New Delhi is blanketed in acrid smog every autumn, primarily blamed on stubble burning by farmers in the neighboring agrarian states.
The city is regularly ranked as one of the most polluted on the planet, with its annual smog blamed for hundreds of thousands of premature deaths each year.
"As pollution levels continue to remain high, primary schools in Delhi will stay closed till 10th November," Delhi state's education minister Atishi posted on X, formerly Twitter.
Secondary schools "are being given the option of shifting to online classes," added Atishi, who uses only one name, after days of high pollution levels.
The Indian capital—which has a population of 30 million—once again ranked as the world's most polluted city Sunday, according to monitoring firm IQAir.
Delhi state annually imposes restrictions on construction activities and orders some vehicles off roads when pollution reaches severe levels.
But critics say that governments wilfully ignore the agricultural primary source of the public health crisis.
The farmers in neighboring states are a powerful electoral lobby and leaders have long resisted calls to impose strict fines and other punitive measures on them for their actions.
New Delhi is set to host a cricket World Cup match on Monday between Sri Lanka and Bangladesh.
But both teams cancelled their scheduled pre-match training sessions in recent days over health risks from the smog.
Bangladesh coach Chandika Hathurusingha admitted on Sunday that they have "no choice" but to play.
"We were concerned. We are trying to minimize our exposure to the outdoors as much as possible," he told reporters.
"The air quality is affecting both teams. It's not ideal, but we have no choice.
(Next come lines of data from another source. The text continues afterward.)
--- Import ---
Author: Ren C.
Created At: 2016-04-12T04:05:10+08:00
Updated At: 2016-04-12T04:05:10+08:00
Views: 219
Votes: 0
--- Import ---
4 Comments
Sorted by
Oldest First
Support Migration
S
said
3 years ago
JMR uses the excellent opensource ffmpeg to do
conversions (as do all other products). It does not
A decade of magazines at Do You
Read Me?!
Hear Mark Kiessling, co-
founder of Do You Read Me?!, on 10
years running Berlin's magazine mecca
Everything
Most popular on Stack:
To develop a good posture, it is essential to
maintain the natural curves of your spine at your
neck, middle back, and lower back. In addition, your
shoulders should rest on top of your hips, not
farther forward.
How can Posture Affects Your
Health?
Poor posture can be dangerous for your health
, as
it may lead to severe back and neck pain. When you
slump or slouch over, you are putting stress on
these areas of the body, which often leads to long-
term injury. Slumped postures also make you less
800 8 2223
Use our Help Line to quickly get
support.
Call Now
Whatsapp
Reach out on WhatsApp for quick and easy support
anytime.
We have to play in the conditions in front of us."
Some asthmatic players had not attended training, he added.
Severe smog levels are expected to persist in the city for several more weeks.
Levels of the most dangerous PM2.5 particles—so tiny they can enter the bloodstream—reached 570 micrograms per cubic meter on Sunday according to IQAir, nearly 40 times the daily maximum recommended by the World Health Organization.
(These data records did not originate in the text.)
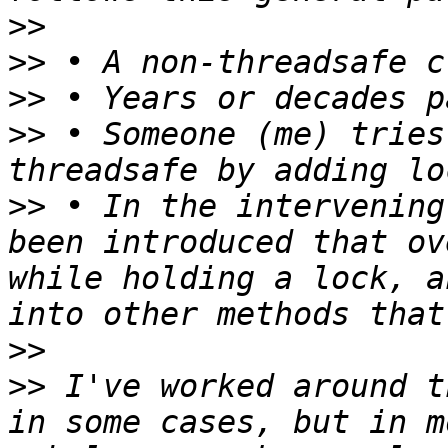
>>
>>
>>
>>
 • Someone (me) tries
>>
 • In the intervening
been introduced that ov
while holding a lock, a
>>
>>
 I've worked around t
in some cases, but in m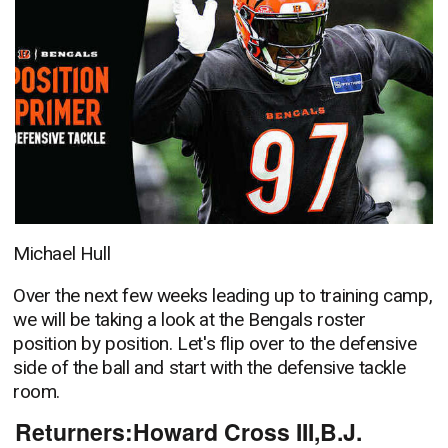
Michael Hull
Over the next few weeks leading up to training camp,
we will be taking a look at the Bengals roster
position by position. Let's flip over to the defensive
side of the ball and start with the defensive tackle
room.
Returners:Howard Cross III,B.J.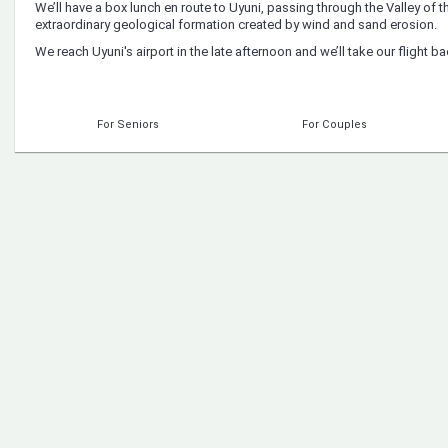
We’ll have a box lunch en route to Uyuni, passing through the Valley of t
extraordinary geological formation created by wind and sand erosion.
We reach Uyuni's airport in the late afternoon and we’ll take our flight ba
For Seniors
For Couples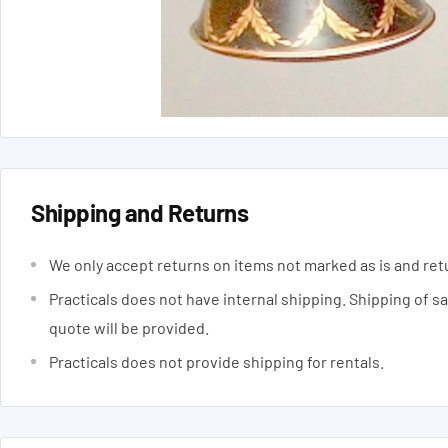
Shipping and Returns
We only accept returns on items not marked as is and ret
Practicals does not have internal shipping. Shipping of s
quote will be provided.
Practicals does not provide shipping for rentals.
A Lancet study in 2020 attributed 1.67 million deaths to air pollution in India during the previous year, including almost 17,500 in New Delhi.
And the average city resident could die nearly 12 years earlier than expected due to air pollution, according to an August report by the University of Chicago's Energy Policy Institute.
India is heavily reliant on polluting coal for energy generation, resisting calls to phase it out, and its per capita coal emissions have risen 29 percent in the past seven years.